= Merchants of the Staple =

The Company of Merchants of the Staple of England, the Merchants of the Staple, also known as the Merchant Staplers, is an English company incorporated by Royal Charter in 1319 (and so the oldest mercantile corporation in England) dealing in wool, skins, lead and tin which controlled the export of wool to the continent during the late medieval period. The company of the staple may perhaps trace its ancestry back to Merchant Guilds as far as 1248 or even further.

==History==
From 1314, the Crown required all wool for export to be traded at a designated market, called 'The Staple'. This allowed the Crown to monitor the trade and levy tax on exports. A prominent merchant, called the Mayor of the Staple was charged with running the Staple for the Crown.

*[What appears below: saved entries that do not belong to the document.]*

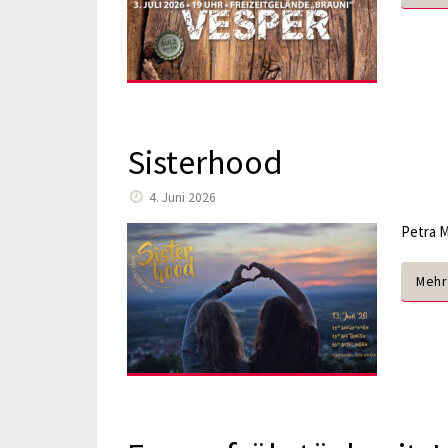
Sisterhood
4. Juni 2026
Petra M
Mehr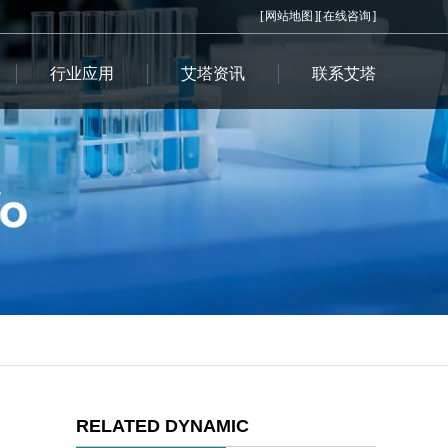
[
网站地图
][
在线咨询
]
行业应用
艾塔资讯
联系艾塔
RELATED DYNAMIC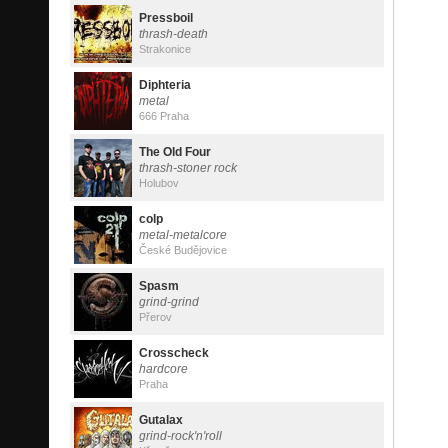
Pressboil
thrash-death
Strakonice
Diphteria
metal
666 Praha
The Old Four
thrash-stoner rock
Holubov
colp
metal-metalcore
České Budějovice
Spasm
grind-grind
Přerov
Crosscheck
hardcore
Praha
Gutalax
grind-rock'n'roll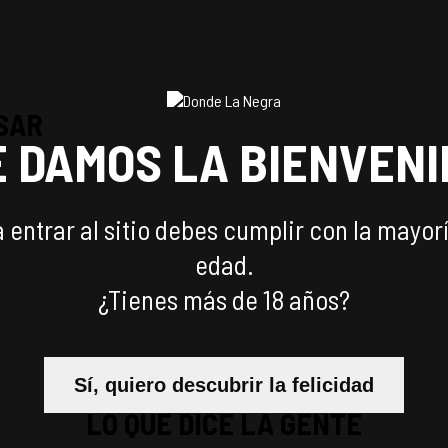
SAR
E DAMOS LA BIENVENI
 entrar al sitio debes cumplir con la mayor
edad.
¿Tienes más de 18 años?
Sí, quiero descubrir la felicidad
LO QUE DICE LA GENTE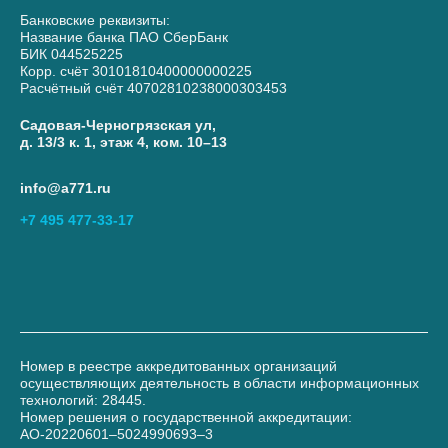
Банковские реквизиты:
Название банка ПАО СберБанк
БИК 044525225
Корр. счёт 30101810400000000225
Расчётный счёт 40702810238000303453
Садовая-Черногрязская ул,
д. 13/3 к. 1, этаж 4, ком. 10–13
info@a771.ru
+7 495 477-33-17
Номер в реестре аккредитованных организаций
осуществляющих деятельность в области информационных
технологий: 28445.
Номер решения о государственной аккредитации:
АО-20220601–5024990693–3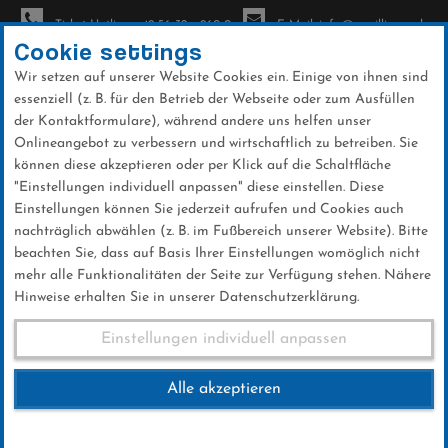
Ticket-Hotline: +49 56 32 - 960-0
E-Mail: info@sc-willingen.de
Cookie settings
Wir setzen auf unserer Website Cookies ein. Einige von ihnen sind
To
essenziell (z. B. für den Betrieb der Webseite oder zum Ausfüllen
na
der Kontaktformulare), während andere uns helfen unser
Direkt
Onlineangebot zu verbessern und wirtschaftlich zu betreiben. Sie
zum
können diese akzeptieren oder per Klick auf die Schaltfläche
Inhalt
"Einstellungen individuell anpassen" diese einstellen. Diese
Einstellungen können Sie jederzeit aufrufen und Cookies auch
News
nachträglich abwählen (z. B. im Fußbereich unserer Website). Bitte
beachten Sie, dass auf Basis Ihrer Einstellungen womöglich nicht
mehr alle Funktionalitäten der Seite zur Verfügung stehen. Nähere
Hinweise erhalten Sie in unserer Datenschutzerklärung.
FIS Sommer Grand Prix Wisla
Einstellungen individuell anpassen
23.07.2016
Alle akzeptieren
23 .Juli 2016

The staple was first fixed at Antwerp then successively moved to Saint-Omer, Bruges, Brussels, Louvain, Mechelen and Calais. In 1353 the staple was fixed at Westminster which drew so much business it was raised to the dignity of a town, in 1378 it was removed to Staple Inn, Holborn where it continued.

===The staple at Calais===
After Calais was conquered in 1347 by the English, Calais was the staple from 1363, after that right had been assigned in turns to Bruges and Antwerp in the first half of the 14th century. A group of twenty-six traders was incorporated as the Company of the Staple at Calais. In exchange for its cooperation in the payment of taxes, the company was granted a total monopoly on wool exports from England. The company was important to the English crown, both as a source of revenue, and through its role in the defence of Calais against the French.

As domestic cloth production increased, raw wool exports were less important, diminishing the power of the Merchants. In 1558, with the loss of Calais to the French, the staple was transferred to Bruges where the Merchant Staplers continued to enjoy their monopoly on exports. However, in 1614, export of raw wool was banned entirely during the Cockayne Project under the direction of William Cockayne and wool was traded only in domestic staples. The project failed however, because the States-General of the Netherlands banned the import of cloth from England. In 1617 the English lifted their ban, but the Dutch ban remained in place. The Merchant Staplers continued to exist, but only in local markets.

==21st century==
The Company still exists, based in Yorkshire, and makes charitable contributions through bursaries and awards to charities involved in the wool business such as the Nuffield Trust, and to educational travel.

==Notable staplers==
Richard Whittington, Lord Mayor of London, was simultaneously Mayor of the Calais Staple, an office also held by William Browne (1410-1489); Sir Henry Keble, Lord Mayor of London under Henry VIII; Thomas Davenport, Mayor of Leicester, was also a Stapler, as was Henry Plankney (c. 1480-1535) from Grayingham, Lincolnshire. The surviving letters of John Johnson of the manor of Glapthorn, Northamptonshire, provide an insight into the life of a sixteenth-century merchant of the Staple.